Accomplishing more and having leisure time is extremely important. With limited time and energy, any proven method that can potentially remedy this issue is worth exploring. Numerous time busters impede our productivity. These time bandits rob us of time needed for our daily living.


Time management adjustments can stop time bandits, improve productivity and ease the burden of daily routines:

  1. Track your time on task. A basic timer can greatly improve your focus and results. For example, the next time you need to prepare your lunch for work, put on makeup or trim your beard; estimate how long it should take. Then set a timer for a couple of minutes less than your estimation. Investigate if you finish before the time runs out. This added pressure will help you spend more time on task.
  • Use a timer at work. There are timers available for your computer, online and on your cell phone.
  1. Take a 10-minute recess every hour. Program your timer for 50 minutes and focus on the task at hand. Then give yourself a 10-minute recess. Productivity studies have shown this to be a reasonable pattern of work and rest for the average person.
  • Use the 10 minutes to stretch, go for a quick walk, talk to your coworkers, get a sip of water, or check your personal email. You’ll get more accomplished than you ever imagined.
  1. Complete tasks at night that will impact your morning routine. Avoid loading your morning with tasks if they can be completed the night before. Fill your gas tank, iron your clothes prior to going to bed. If you’re already running late and suddenly remember that you need gas or you oversleep and have not prepared your lunch, this may cause unnecessary stress.
  2. Map out your time leaving time to spare. Picture this: you have to be at a function in three hours. It will take 30 minutes to get dressed and 30 minutes to arrive at the event. Most people fail to calculate the time it takes to prepare and arrive with time to spare. A major traffic jam or wardrobe malfunction could prove disastrous.
  • Plan ahead, build in an hour to get ready. You’ll be ready in sufficient time. You can relax until you are ready to go.
  • If preparing to leave is a hurried last minute process, you’ll frequently be late.
  1. One thing at a time. The key to changing old habits is to gradually implement new behaviors in phases. This strategy works whether you’re starting a new exercise routine, learning to do karate, starting a new language, or trying to implement any new habit.
  • Abrupt changes can derail your efforts.
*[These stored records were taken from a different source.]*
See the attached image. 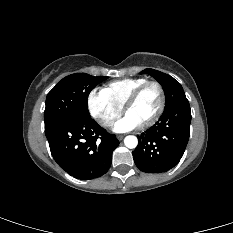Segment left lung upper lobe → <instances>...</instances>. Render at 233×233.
I'll return each instance as SVG.
<instances>
[{"label": "left lung upper lobe", "mask_w": 233, "mask_h": 233, "mask_svg": "<svg viewBox=\"0 0 233 233\" xmlns=\"http://www.w3.org/2000/svg\"><path fill=\"white\" fill-rule=\"evenodd\" d=\"M147 73L153 76L163 87L165 92V109L182 98H186L180 83L173 77L154 69H145L140 74Z\"/></svg>", "instance_id": "obj_1"}]
</instances>
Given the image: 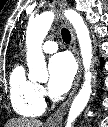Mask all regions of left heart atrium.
Returning <instances> with one entry per match:
<instances>
[{"label": "left heart atrium", "instance_id": "obj_1", "mask_svg": "<svg viewBox=\"0 0 108 127\" xmlns=\"http://www.w3.org/2000/svg\"><path fill=\"white\" fill-rule=\"evenodd\" d=\"M75 72V64L67 53H59L53 56L49 62V90L55 95L67 92Z\"/></svg>", "mask_w": 108, "mask_h": 127}]
</instances>
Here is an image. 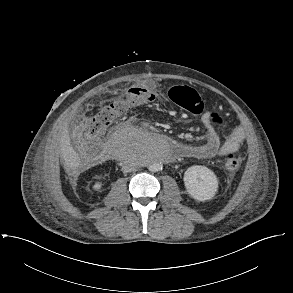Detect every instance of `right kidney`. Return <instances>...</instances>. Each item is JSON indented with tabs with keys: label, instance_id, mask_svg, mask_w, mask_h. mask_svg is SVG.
I'll list each match as a JSON object with an SVG mask.
<instances>
[{
	"label": "right kidney",
	"instance_id": "obj_1",
	"mask_svg": "<svg viewBox=\"0 0 293 293\" xmlns=\"http://www.w3.org/2000/svg\"><path fill=\"white\" fill-rule=\"evenodd\" d=\"M101 188H102L101 182H95V184L93 185V190H95V191H100Z\"/></svg>",
	"mask_w": 293,
	"mask_h": 293
}]
</instances>
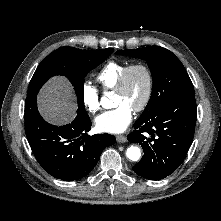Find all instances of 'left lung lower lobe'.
Returning a JSON list of instances; mask_svg holds the SVG:
<instances>
[{
  "label": "left lung lower lobe",
  "instance_id": "left-lung-lower-lobe-1",
  "mask_svg": "<svg viewBox=\"0 0 221 221\" xmlns=\"http://www.w3.org/2000/svg\"><path fill=\"white\" fill-rule=\"evenodd\" d=\"M195 125V97L171 101L139 117L134 123L135 130L127 136L144 150V156L133 167L134 172L149 180L172 174L186 157Z\"/></svg>",
  "mask_w": 221,
  "mask_h": 221
}]
</instances>
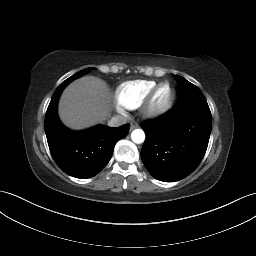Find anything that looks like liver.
<instances>
[{"mask_svg": "<svg viewBox=\"0 0 256 256\" xmlns=\"http://www.w3.org/2000/svg\"><path fill=\"white\" fill-rule=\"evenodd\" d=\"M110 102L107 84L97 77L84 76L63 91L59 116L67 127L83 129L103 122L109 114Z\"/></svg>", "mask_w": 256, "mask_h": 256, "instance_id": "obj_1", "label": "liver"}]
</instances>
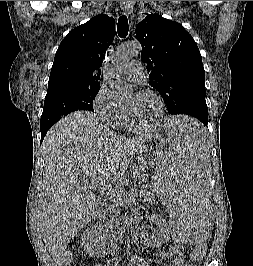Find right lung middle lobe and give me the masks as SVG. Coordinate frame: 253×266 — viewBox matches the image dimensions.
<instances>
[{"instance_id":"right-lung-middle-lobe-1","label":"right lung middle lobe","mask_w":253,"mask_h":266,"mask_svg":"<svg viewBox=\"0 0 253 266\" xmlns=\"http://www.w3.org/2000/svg\"><path fill=\"white\" fill-rule=\"evenodd\" d=\"M100 86L94 88L61 89L47 92L40 129L50 128L63 116L80 110H93V100Z\"/></svg>"}]
</instances>
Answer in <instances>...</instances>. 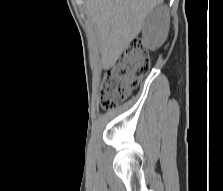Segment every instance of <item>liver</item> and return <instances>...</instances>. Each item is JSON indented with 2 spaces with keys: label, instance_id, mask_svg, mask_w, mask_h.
I'll return each instance as SVG.
<instances>
[{
  "label": "liver",
  "instance_id": "1",
  "mask_svg": "<svg viewBox=\"0 0 223 191\" xmlns=\"http://www.w3.org/2000/svg\"><path fill=\"white\" fill-rule=\"evenodd\" d=\"M164 0H86L95 23L105 69L114 66L122 52L141 32L145 19Z\"/></svg>",
  "mask_w": 223,
  "mask_h": 191
}]
</instances>
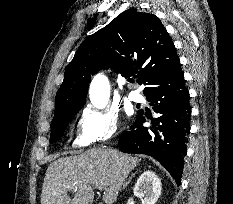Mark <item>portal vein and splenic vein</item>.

Be patient and enjoy the ease of how easy it is to successfully maintain your new behavior.
  1. Organize your mail. When you go to the mailbox and grab your mail toss the junk mail in the trash immediately. After place the junk mail in the trash and organize the rest. Keep your bills in a centralized location, preferably where you sit while you pay them.
  2. Get a little give a little. After you and your family have accumulated a certain number of toys, shoes, and clothes the clutter gets out of hand. At some point the older stuff never get used. Institute a rule that every new item results in getting rid of an old item. Donate items to charity, give them away to a friend, or sell them. It’s a good practice and will keep your home tidier. Clutter seems to drain productivity. Have you ever tried to work from home and constantly shifting your focus to housework that needed to be completed?

Life can hit you full throttle. It can seem impossible to find time to do everything that needs to be done. A couple of time managing tweaks can free up a little time for more important things.  Life can be less overwhelming and more fulfilling when more discretionary time is available.